Question

Consider a mixture of two ideal gases, X and Y, with molar masses \(M_X\) = 10 kg/kmol and \(M_Y\) = 20 kg/kmol, respectively, in a container. The total pressure in the container is 100 kPa, the total volume of the container is 10 m³, and the temperature of the contents of the container is 300 K. If the mass of gas-X in the container is 2 kg, then the mass of gas-Y in the container is ............... kg. (Rounded off to one decimal place)
Assume that the universal gas constant is 8314 J kmol⁻¹K⁻¹.

Hint:

When dealing with ideal gas mixtures, always work in terms of moles. Properties like pressure and volume are additive for moles (Dalton's Law, Amagat's Law), but not directly for mass. Ensure your gas constant (\(R\) or \(R_u\)) units match the units of pressure, volume, temperature, and moles (or mass). Using the universal gas constant \(R_u\) with kilomoles (kmol) is common in engineering problems.

Answer 1

Step 1: Understanding the Concept:
This problem involves an ideal gas mixture. According to Dalton's law, the total number of moles in a mixture of gases is the sum of the number of moles of each individual gas.
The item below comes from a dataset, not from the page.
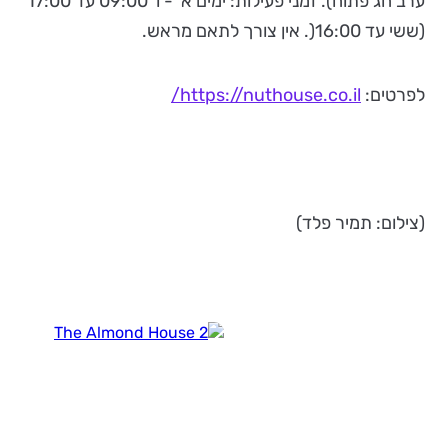
ערב חג פתוח). זמני פעילות: ימים א' - ו' 09:00 עד 17:00
(ששי עד 16:00(. אין צורך לתאם מראש.
לפרטים:
https://nuthouse.co.il/
(צילום: תמיר פלד)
We can use the ideal gas law for the entire mixture to find the total number of moles, then subtract the moles of gas X to find the moles of gas Y, and finally calculate the mass of gas Y.
Step 2: Key Formula or Approach:
1. Ideal Gas Law: Relates pressure (\(P\)), volume (\(V\)), number of moles (\(n\)), and temperature (\(T\)):
\[ PV = n R_u T \] where \(R_u\) is the universal gas constant.
2. Number of Moles: Relates mass (\(m\)) and molar mass (\(M\)):
\[ n = \frac{m}{M} \] 3. Dalton's Law (for moles): For a mixture:
\[ n_{total} = n_X + n_Y \] Step 3: Detailed Explanation or Calculation:
Given data:
Molar mass of X, \(M_X = 10\) kg/kmol
Molar mass of Y, \(M_Y = 20\) kg/kmol
Total pressure, \(P_{total} = 100\) kPa = \(100 \times 10^3\) Pa
Total volume, \(V_{total} = 10\) m³
Temperature, \(T = 300\) K
Mass of X, \(m_X = 2\) kg
Universal gas constant, \(R_u = 8314\) J kmol⁻¹K⁻¹
First, calculate the total number of moles (\(n_{total}\)) in the container using the ideal gas law:
\[ n_{total} = \frac{P_{total} V_{total}}{R_u T} = \frac{(100 \times 10^3 \text{ Pa}) \times (10 \text{ m}^3)}{8314 \frac{\text{J}}{\text{kmol} \cdot \text{K}} \times 300 \text{ K}} \] \[ n_{total} = \frac{10^6}{2494200} \approx 0.40093 \text{ kmol} \] Next, calculate the number of moles of gas X (\(n_X\)):
\[ n_X = \frac{m_X}{M_X} = \frac{2 \text{ kg}}{10 \text{ kg/kmol}} = 0.2 \text{ kmol} \] Now, find the number of moles of gas Y (\(n_Y\)) using Dalton's law:
\[ n_Y = n_{total} - n_X = 0.40093 \text{ kmol} - 0.2 \text{ kmol} = 0.20093 \text{ kmol} \] Finally, calculate the mass of gas Y (\(m_Y\)):
\[ m_Y = n_Y \times M_Y = 0.20093 \text{ kmol} \times 20 \frac{\text{kg}}{\text{kmol}} \] \[ m_Y \approx 4.0186 \text{ kg} \] Step 4: Final Answer:
Rounding off to one decimal place, the mass of gas-Y in the container is 4.0 kg.
Step 5: Why This is Correct:
The solution correctly applies the ideal gas law to the mixture to determine the total molar quantity. By calculating the moles of the known gas (X) and subtracting it from the total, we accurately find the moles of the unknown gas (Y). Converting moles of Y to mass using its molar mass gives the final answer. The result of 4.0 kg is consistent with the given answer range of 3.9 to 4.1.